■ ASSIGNED TASK ■
Line by line, the data below should be set down unchanged, with images excluded.

======

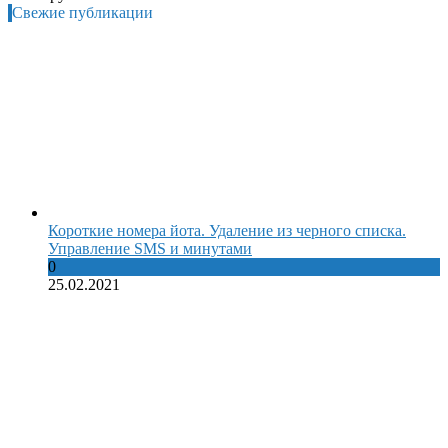
Свежие публикации
Короткие номера йота. Удаление из черного списка.
Управление SMS и минутами
0
25.02.2021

======

■ WRITTEN SOLUTION ■
Свежие публикации
Короткие номера йота. Удаление из черного списка.
Управление SMS и минутами
0
25.02.2021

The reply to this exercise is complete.